* What this task involves *
Whenever a line in the records below holds the string "envío", include it in the count, and state the number alone.

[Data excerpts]
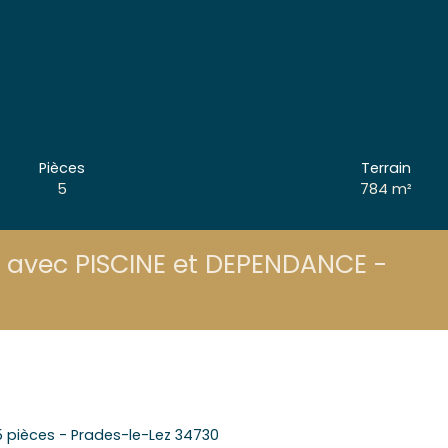
Pièces
Terrain
5
784
m²
 avec PISCINE et DEPENDANCE -
, 5 pièces - Prades-le-Lez 34730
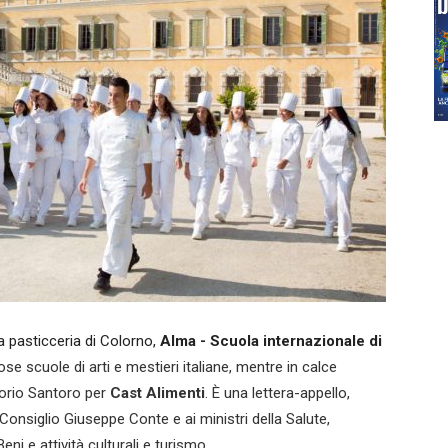
ta pasticceria di Colorno,
Alma - Scuola internazionale di
ose scuole di arti e mestieri italiane, mentre in calce
torio Santoro per
Cast Alimenti
. È una lettera-appello,
l Consiglio Giuseppe Conte e ai ministri della Salute,
eni e attività culturali e turismo.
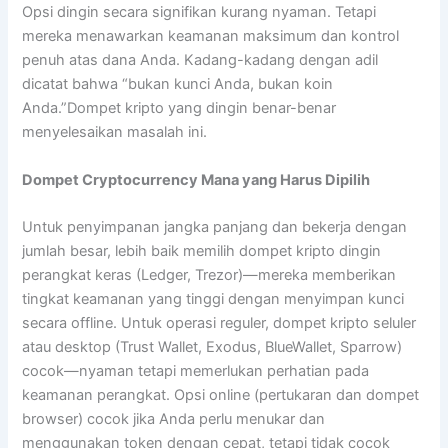
Opsi dingin secara signifikan kurang nyaman. Tetapi
mereka menawarkan keamanan maksimum dan kontrol
penuh atas dana Anda. Kadang-kadang dengan adil
dicatat bahwa “bukan kunci Anda, bukan koin
Anda.”Dompet kripto yang dingin benar-benar
menyelesaikan masalah ini.
Dompet Cryptocurrency Mana yang Harus Dipilih
Untuk penyimpanan jangka panjang dan bekerja dengan
jumlah besar, lebih baik memilih dompet kripto dingin
perangkat keras (Ledger, Trezor)—mereka memberikan
tingkat keamanan yang tinggi dengan menyimpan kunci
secara offline. Untuk operasi reguler, dompet kripto seluler
atau desktop (Trust Wallet, Exodus, BlueWallet, Sparrow)
cocok—nyaman tetapi memerlukan perhatian pada
keamanan perangkat. Opsi online (pertukaran dan dompet
browser) cocok jika Anda perlu menukar dan
menggunakan token dengan cepat, tetapi tidak cocok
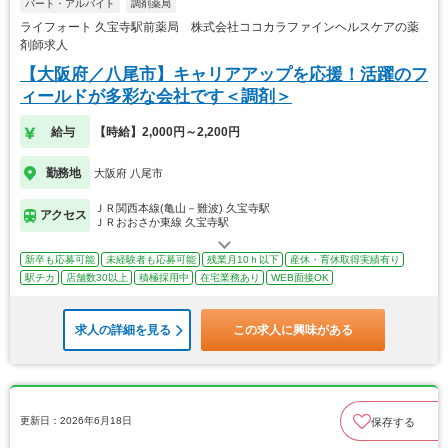
パート・アルバイト
調剤薬局
ライフォート 久宝寺駅前薬局 株式会社ココカラファインヘルスケアの薬
剤師求人
【大阪府／八尾市】キャリアアップを応援！活躍のフ
ィールドが多彩な会社です＜調剤＞
給与
【時給】2,000円～2,200円
勤務地
大阪府 八尾市
ＪＲ関西本線(亀山－難波) 久宝寺駅
アクセス
ＪＲおおさか東線 久宝寺駅
新卒も応募可能
未経験者も応募可能
残業月10ｈ以下
産休・育休取得実績有り
駅チカ
店舗数30以上
積極採用中
在宅業務あり
WEB面接OK
求人の詳細を見る
この求人に興味がある
更新日：2026年6月18日
保存する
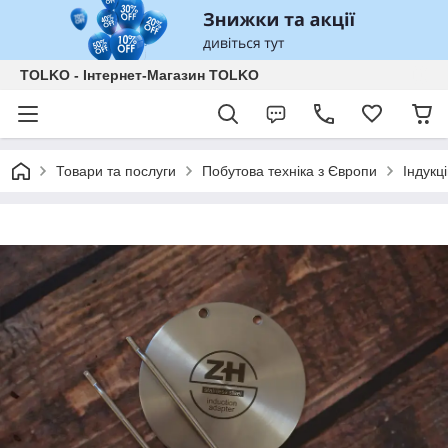
TOLKO - Інтернет-Магазин TOLKO
Товари та послуги
Побутова техніка з Європи
Індукц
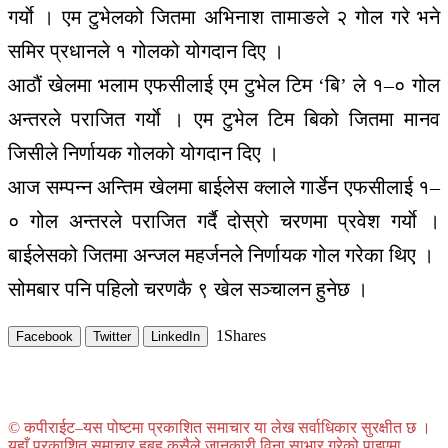
गर्याे । एम टुभेलको जितमा अभिनाश तामाङले २ गोल गरे भने
समिर प्रधानले १ गोलको योगदान दिए ।
आठौं खेलमा भलाम एफसीलाई एम टुभेल टिम ‘बि’ ले १–० गोल
अन्तरले पराजित गर्याे । एम टुभेल टिम बिको जितमा मानव
जिसीले निर्णायक गोलको योगदान दिए ।
आज सम्पन्न अन्तिम खेलमा बाईलेस क्लाले गार्डेन एफसीलाई १–
० गोल अन्तरले पराजित गर्दै दोस्रो चरणमा प्रवेश गर्याे ।
बाईलेसको जितमा अन्जल महर्जनले निर्णायक गोल गरेका थिए ।
सोमबार पनि पहिलो चरणकै ९ खेल सञ्चालन हुनेछ ।
1
Shares
Facebook
Twitter
LinkedIn
© कपीराईट–यस पोष्टमा प्रकाशित समाचार या लेख सर्वाधिकार सुरक्षीत छ ।
यहाँ प्रकाशित समाचार हुबहु कसैले जानकारी विना साभार गरेको पाइएमा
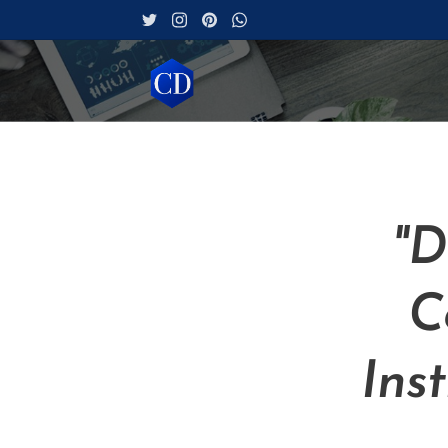
"D
C
Ins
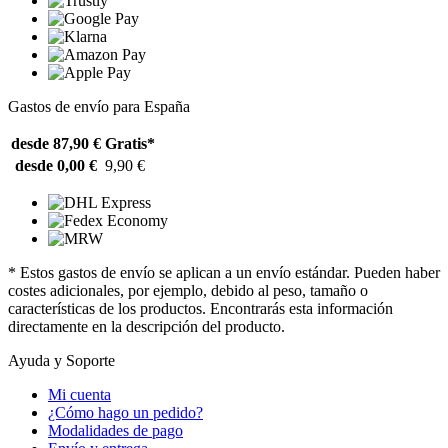
Gastos de envío para España
desde 87,90 €
Gratis*
desde 0,00 €
9,90 €
* Estos gastos de envío se aplican a un envío estándar. Pueden haber
costes adicionales, por ejemplo, debido al peso, tamaño o
características de los productos. Encontrarás esta información
directamente en la descripción del producto.
Ayuda y Soporte
Mi cuenta
¿Cómo hago un pedido?
Modalidades de pago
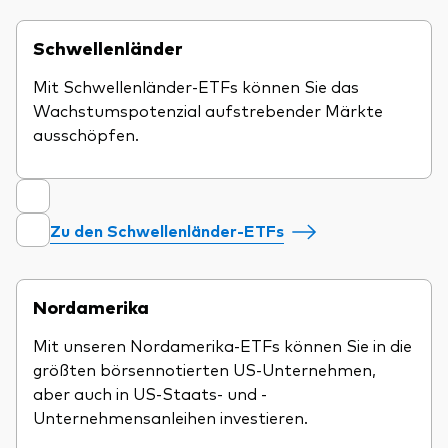
Schwellenländer
Mit Schwellenländer-ETFs können Sie das
Wachstumspotenzial aufstrebender Märkte
ausschöpfen.
Zu den Schwellenländer-ETFs
Nordamerika
Mit unseren Nordamerika-ETFs können Sie in die
größten börsennotierten US-Unternehmen,
aber auch in US-Staats- und -
Unternehmensanleihen investieren.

* Reply *
2